Dawit now has a $500,000 inventory and is arranging to buy the property, which she now leases. She has more than 3,500 customers, some of whom pack into the shop seven days a week to smoke cigars, sip Scotch, and network with other smokers.

“My customers include businessmen, politicians, and cigar club members,” Dawit said. “One third of my customers are women.”

She said the three cigar clubs that loyally meet at her store help her business flourish.

“They feel like they are at home,” she said. 

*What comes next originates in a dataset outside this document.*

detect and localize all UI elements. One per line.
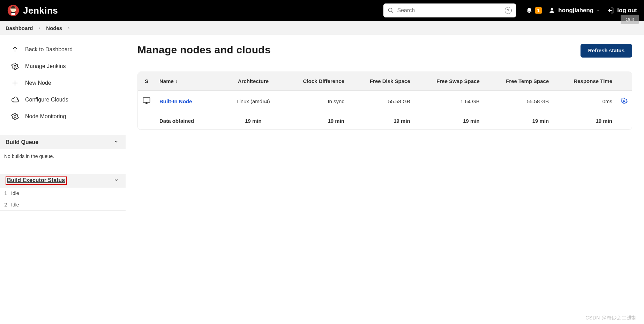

Dawit proudly points to the 2,000 cigar brands for sale inside her state-of-the-art glass-case humidors

The aroma of cigar smoke fills Dawit’s spacious location. Next to the well-stocked bar is a roomy lounge with comfortable seats and a large flat-screen TV.
While nearly 13 billion cigars were sold in America in 2015, according to the Center for Disease Control, Dawit is not the typical cigar store owner: She doesn’t smoke.

“I don’t smoke cigars, and I don’t drink,” Dawit said as she walks through her stylish venue, and cigar smoke hangs in the air. “But I do offer my customers a great deal of knowledge about cigars.”

Dawit is friendly, attractive and formidable. She has a sly smile, long black hair that flows over her shoulders, and a sultry accent that hints of mystery.

“TG’s gift is certainly her personality,” said Jackson. “She hugs people, shakes hands, it’s a genuine passion for her business and it brings folks back.” 

Dawit agreed.

“I haven’t had a vacation in 10 years,” she said. “I work seven days a week; I’m always here.”

Dawit says her store also offers a full-service tobacco shop with house-blended tobaccos, cigar lighters, novel ashtrays, vaporizers and hookah pipes. 

And she drives to work in her 2017 Range Rover.

“I know everything there is to know about cigars,” Dawit said. “I can smell cigars, roll them, merchandise them, and sell them. I just don’t smoke them.”